> **Task**:
Extract, in full, the lines below, beginning at the first and ending with the line that contains "con el paciente". Pictures do not belong in the copy.

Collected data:
#####

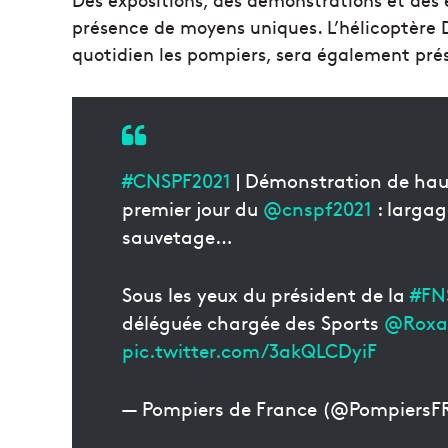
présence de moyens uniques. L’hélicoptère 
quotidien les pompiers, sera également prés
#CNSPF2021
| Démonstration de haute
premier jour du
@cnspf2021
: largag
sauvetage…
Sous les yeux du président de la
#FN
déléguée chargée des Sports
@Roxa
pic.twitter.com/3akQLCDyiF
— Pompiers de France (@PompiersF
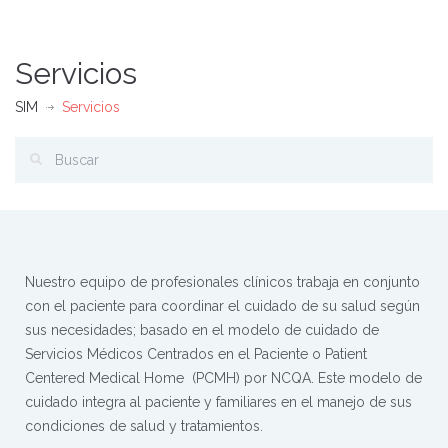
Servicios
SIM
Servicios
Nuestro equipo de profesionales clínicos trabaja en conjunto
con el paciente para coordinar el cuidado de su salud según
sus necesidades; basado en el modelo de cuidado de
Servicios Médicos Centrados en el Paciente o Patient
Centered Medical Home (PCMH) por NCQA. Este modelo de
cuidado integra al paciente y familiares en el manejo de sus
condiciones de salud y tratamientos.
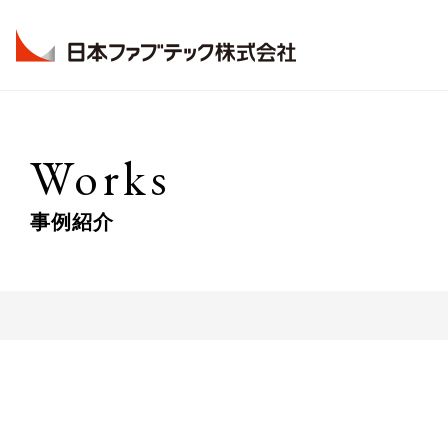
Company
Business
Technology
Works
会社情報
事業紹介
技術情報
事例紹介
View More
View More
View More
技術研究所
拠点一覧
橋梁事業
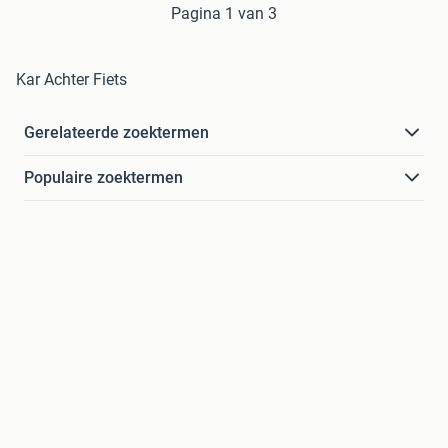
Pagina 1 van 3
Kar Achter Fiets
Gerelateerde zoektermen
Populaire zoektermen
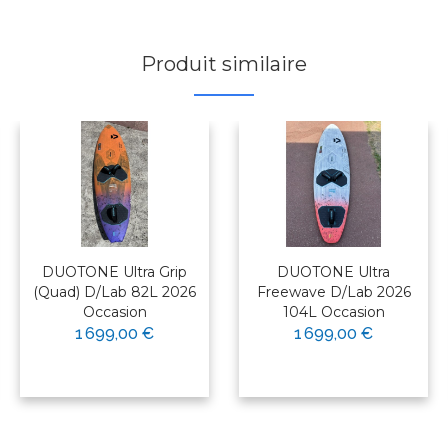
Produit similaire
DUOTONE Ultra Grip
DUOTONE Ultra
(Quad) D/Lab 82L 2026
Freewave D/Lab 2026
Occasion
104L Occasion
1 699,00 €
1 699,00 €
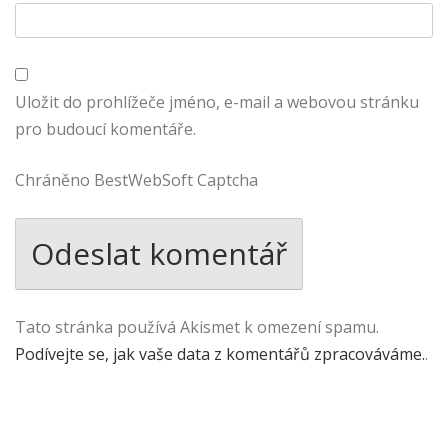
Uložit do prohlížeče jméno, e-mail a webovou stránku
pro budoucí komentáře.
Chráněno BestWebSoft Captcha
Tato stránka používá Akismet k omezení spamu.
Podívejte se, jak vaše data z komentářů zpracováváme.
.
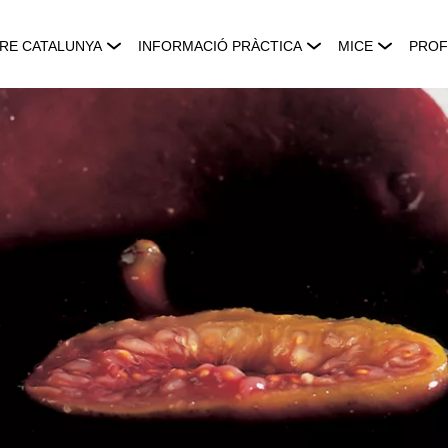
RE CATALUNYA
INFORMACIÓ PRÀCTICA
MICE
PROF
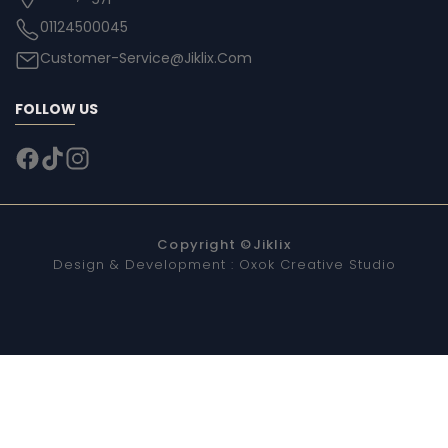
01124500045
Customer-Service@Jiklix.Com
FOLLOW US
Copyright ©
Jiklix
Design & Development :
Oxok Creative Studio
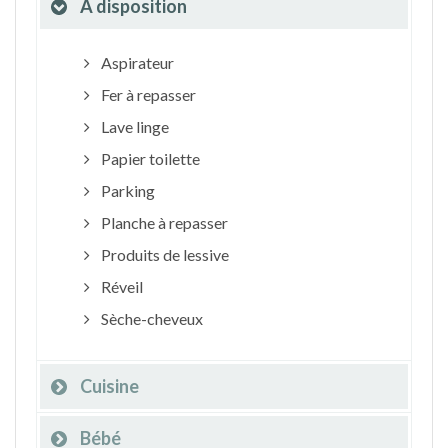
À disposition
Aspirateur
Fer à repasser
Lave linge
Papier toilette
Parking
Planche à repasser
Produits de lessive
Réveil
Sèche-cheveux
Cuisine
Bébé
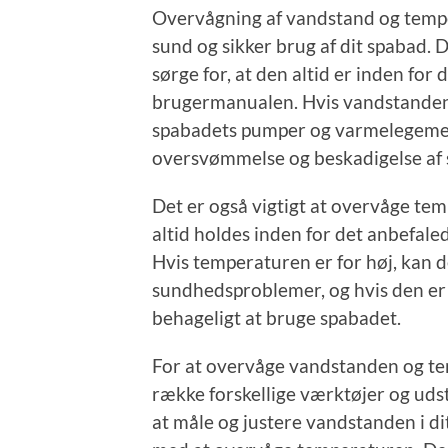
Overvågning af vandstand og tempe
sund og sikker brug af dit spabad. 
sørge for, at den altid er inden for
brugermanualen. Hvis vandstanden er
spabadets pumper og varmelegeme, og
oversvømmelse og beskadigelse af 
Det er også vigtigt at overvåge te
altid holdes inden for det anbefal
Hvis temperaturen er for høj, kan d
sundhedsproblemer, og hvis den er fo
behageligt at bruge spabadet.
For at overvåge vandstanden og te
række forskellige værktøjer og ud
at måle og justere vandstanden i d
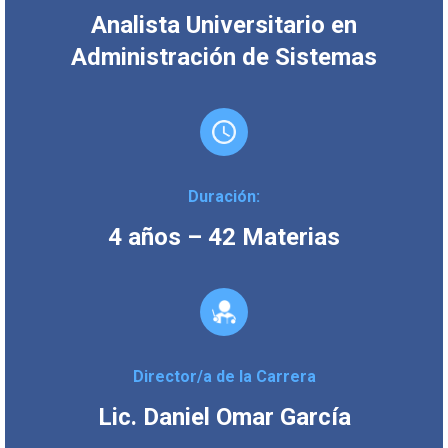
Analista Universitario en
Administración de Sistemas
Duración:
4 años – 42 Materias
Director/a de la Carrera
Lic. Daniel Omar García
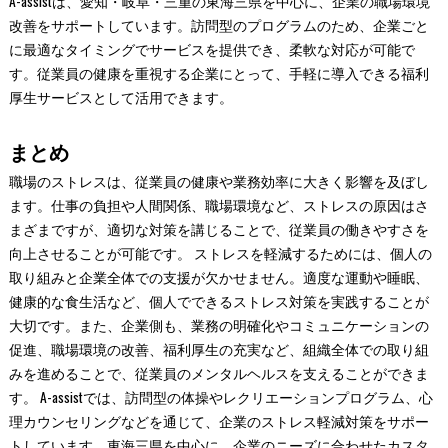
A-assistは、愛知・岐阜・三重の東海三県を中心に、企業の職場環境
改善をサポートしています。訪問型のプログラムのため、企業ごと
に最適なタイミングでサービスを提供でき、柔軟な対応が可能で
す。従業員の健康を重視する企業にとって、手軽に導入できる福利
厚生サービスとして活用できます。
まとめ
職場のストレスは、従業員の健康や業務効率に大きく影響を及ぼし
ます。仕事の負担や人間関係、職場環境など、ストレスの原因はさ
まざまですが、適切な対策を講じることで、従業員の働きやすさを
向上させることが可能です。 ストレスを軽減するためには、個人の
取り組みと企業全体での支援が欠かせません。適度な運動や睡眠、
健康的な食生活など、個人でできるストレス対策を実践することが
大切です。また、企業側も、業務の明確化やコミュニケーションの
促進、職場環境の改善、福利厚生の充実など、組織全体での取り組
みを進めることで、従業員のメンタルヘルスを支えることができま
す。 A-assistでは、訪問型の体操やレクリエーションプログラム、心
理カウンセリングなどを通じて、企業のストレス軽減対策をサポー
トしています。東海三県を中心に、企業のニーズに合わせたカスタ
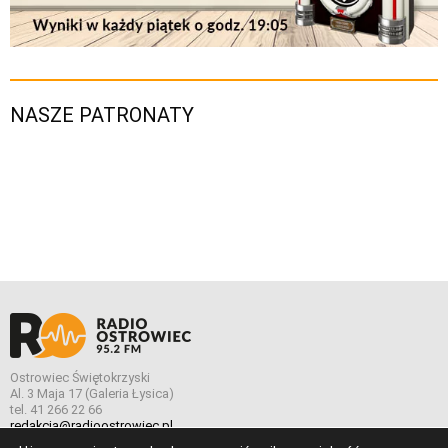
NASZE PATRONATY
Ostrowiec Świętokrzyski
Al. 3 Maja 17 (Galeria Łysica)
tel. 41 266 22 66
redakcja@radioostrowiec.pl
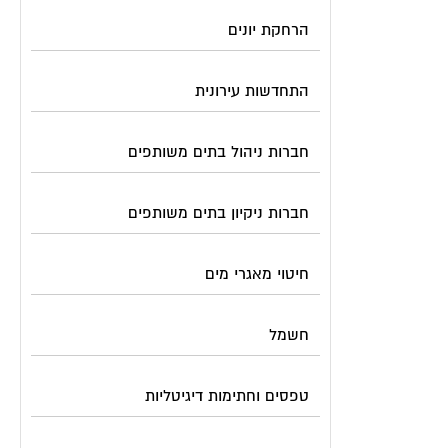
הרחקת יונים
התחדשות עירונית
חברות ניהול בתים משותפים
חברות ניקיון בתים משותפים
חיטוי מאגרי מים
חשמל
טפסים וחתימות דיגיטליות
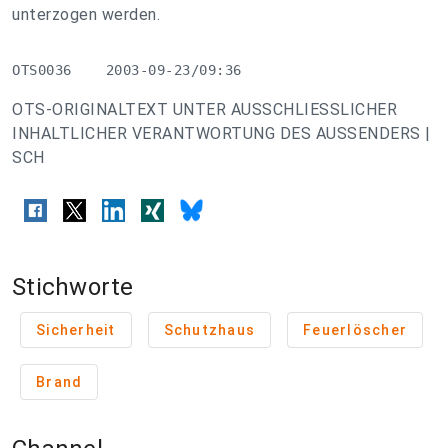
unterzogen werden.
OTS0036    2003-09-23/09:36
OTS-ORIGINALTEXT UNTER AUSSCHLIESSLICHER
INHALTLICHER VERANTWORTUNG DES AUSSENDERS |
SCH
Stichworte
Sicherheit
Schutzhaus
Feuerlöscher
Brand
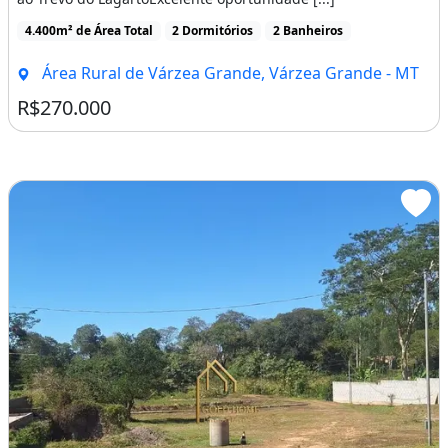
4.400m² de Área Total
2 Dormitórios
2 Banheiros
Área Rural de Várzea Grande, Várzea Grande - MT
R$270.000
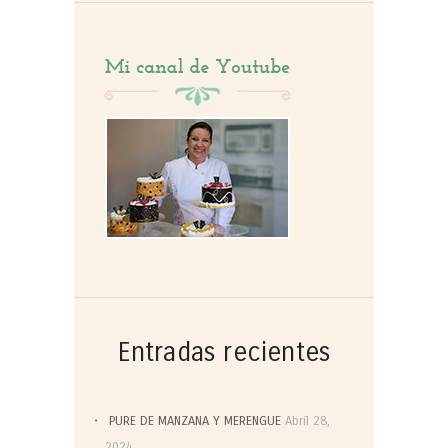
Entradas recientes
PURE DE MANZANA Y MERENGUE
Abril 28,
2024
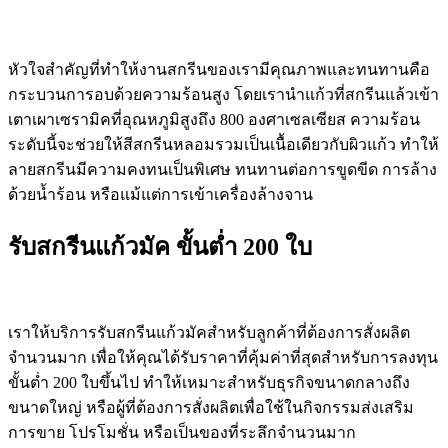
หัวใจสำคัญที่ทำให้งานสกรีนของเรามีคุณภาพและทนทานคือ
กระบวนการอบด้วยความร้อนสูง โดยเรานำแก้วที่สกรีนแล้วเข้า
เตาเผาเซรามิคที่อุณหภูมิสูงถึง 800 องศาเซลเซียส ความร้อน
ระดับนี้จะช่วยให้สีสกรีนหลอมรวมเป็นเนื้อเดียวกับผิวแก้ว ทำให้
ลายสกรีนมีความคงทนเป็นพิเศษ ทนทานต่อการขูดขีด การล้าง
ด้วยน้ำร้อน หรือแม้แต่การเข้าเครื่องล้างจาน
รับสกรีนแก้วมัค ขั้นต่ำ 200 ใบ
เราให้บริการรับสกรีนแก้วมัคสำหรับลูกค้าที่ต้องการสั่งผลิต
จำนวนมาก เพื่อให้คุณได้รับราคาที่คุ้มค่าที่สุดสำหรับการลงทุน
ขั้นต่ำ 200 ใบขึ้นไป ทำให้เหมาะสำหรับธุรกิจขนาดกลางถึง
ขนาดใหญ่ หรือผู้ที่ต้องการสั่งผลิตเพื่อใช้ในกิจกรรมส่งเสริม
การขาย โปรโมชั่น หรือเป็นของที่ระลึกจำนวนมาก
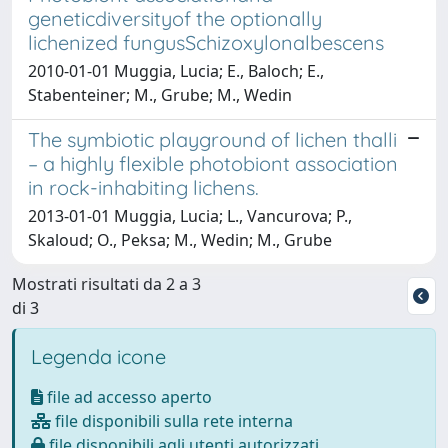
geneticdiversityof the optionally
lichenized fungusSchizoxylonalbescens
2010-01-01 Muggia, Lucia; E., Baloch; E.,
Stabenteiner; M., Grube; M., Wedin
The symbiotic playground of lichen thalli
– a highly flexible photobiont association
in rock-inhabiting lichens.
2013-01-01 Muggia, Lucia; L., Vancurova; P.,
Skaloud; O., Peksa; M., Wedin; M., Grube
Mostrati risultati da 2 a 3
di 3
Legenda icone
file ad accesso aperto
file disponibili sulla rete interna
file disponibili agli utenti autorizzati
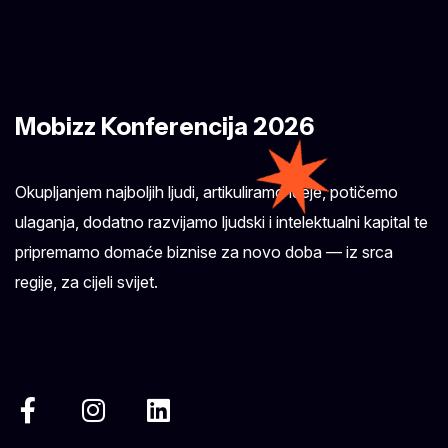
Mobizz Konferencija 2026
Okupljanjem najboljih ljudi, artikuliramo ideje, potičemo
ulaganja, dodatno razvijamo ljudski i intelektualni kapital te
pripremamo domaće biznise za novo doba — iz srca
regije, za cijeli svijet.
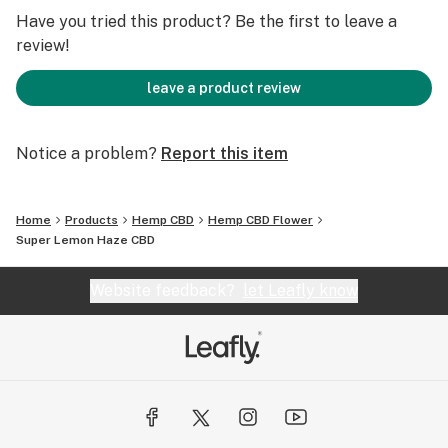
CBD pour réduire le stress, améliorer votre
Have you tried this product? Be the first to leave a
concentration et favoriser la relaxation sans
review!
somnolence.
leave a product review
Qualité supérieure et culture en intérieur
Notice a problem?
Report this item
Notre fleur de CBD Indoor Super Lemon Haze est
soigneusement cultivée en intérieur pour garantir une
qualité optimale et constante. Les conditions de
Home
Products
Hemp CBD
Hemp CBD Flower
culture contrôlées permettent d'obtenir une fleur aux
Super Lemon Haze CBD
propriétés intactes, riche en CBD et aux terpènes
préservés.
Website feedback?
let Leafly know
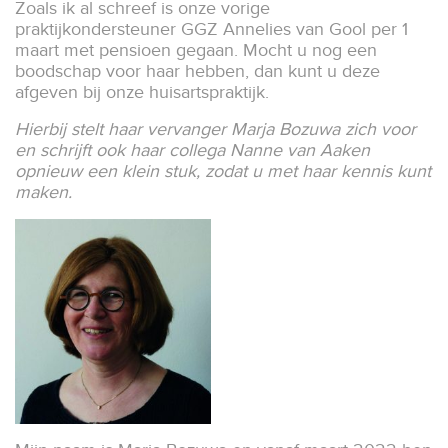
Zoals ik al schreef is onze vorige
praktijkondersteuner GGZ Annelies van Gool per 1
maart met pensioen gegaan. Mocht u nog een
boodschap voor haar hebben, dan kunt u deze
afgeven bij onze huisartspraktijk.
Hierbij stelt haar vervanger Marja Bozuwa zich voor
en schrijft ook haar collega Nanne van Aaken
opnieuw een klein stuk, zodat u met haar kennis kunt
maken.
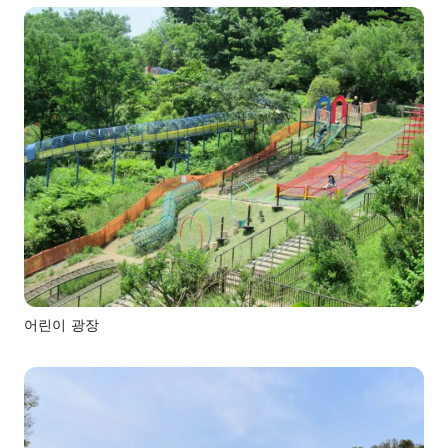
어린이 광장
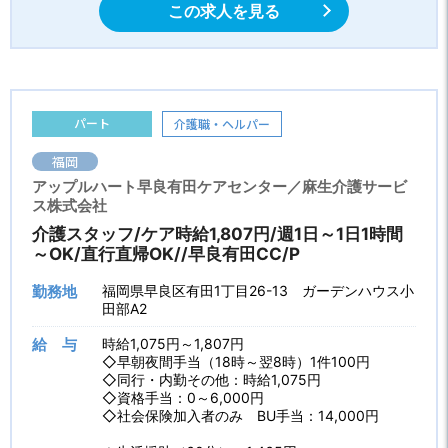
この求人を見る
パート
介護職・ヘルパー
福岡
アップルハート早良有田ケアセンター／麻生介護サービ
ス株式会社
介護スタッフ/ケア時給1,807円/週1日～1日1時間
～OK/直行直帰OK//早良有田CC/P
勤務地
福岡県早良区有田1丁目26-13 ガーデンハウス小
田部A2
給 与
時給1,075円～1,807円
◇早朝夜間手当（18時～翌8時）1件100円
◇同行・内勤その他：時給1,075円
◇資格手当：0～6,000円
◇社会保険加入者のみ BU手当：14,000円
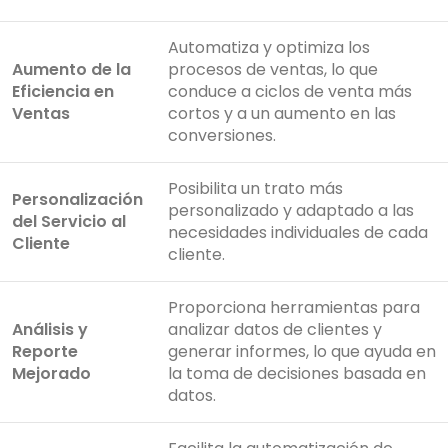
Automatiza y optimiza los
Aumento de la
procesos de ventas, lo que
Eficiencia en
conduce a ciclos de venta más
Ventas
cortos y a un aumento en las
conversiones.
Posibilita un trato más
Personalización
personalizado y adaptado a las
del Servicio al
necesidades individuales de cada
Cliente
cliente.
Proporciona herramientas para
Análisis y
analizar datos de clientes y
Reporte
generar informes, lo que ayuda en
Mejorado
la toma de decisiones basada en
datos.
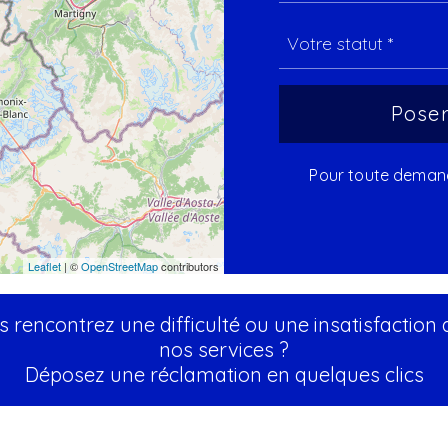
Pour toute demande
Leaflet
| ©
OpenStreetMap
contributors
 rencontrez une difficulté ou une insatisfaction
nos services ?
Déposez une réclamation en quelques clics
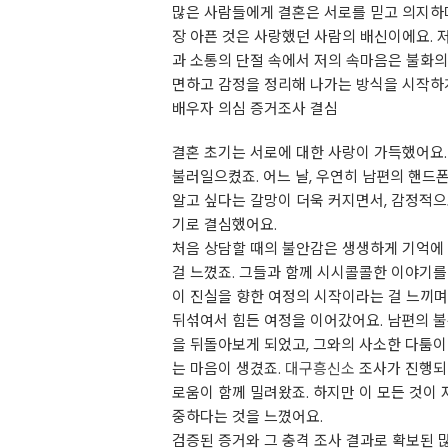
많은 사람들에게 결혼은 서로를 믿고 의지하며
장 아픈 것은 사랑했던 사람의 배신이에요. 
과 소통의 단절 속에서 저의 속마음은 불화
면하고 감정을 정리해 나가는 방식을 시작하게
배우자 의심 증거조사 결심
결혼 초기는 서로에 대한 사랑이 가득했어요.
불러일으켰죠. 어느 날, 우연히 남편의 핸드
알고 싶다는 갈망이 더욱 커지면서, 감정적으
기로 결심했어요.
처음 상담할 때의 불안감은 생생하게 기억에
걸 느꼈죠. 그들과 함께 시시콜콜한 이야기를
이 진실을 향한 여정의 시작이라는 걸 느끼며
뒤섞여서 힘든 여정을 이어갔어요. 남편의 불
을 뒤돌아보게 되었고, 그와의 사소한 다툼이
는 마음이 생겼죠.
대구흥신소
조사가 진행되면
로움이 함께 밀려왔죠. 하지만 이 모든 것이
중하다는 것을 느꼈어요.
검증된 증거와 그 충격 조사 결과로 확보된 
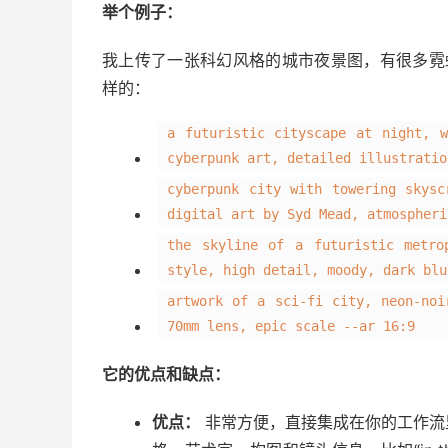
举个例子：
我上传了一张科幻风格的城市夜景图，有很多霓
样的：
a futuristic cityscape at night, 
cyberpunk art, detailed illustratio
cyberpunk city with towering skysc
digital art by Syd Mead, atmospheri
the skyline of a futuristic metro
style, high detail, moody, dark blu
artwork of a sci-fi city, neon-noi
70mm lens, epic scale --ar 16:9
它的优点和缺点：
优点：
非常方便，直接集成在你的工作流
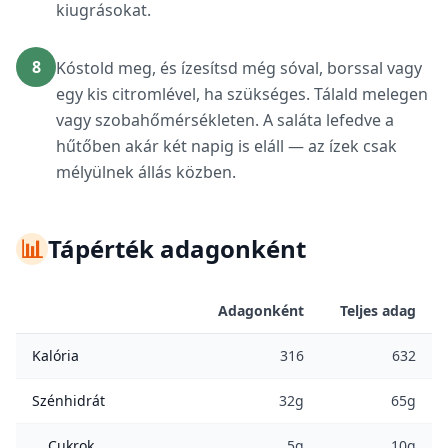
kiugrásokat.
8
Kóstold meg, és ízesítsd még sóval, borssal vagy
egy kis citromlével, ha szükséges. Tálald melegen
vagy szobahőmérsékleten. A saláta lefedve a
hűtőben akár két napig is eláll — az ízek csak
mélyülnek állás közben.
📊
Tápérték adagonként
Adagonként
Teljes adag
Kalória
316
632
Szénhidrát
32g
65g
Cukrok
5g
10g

#####

> **Final answer**:
présence de moyens uniques. L’hélicoptère 
quotidien les pompiers, sera également prés
#CNSPF2021
| Démonstration de haute
premier jour du
@cnspf2021
: largag
sauvetage…
Sous les yeux du président de la
#FN
déléguée chargée des Sports
@Roxa
pic.twitter.com/3akQLCDyiF
— Pompiers de France (@PompiersF
Servicios
SIM
Servicios
Nuestro equipo de profesionales clínicos trabaja en conjunto
con el paciente para coordinar el cuidado de su salud según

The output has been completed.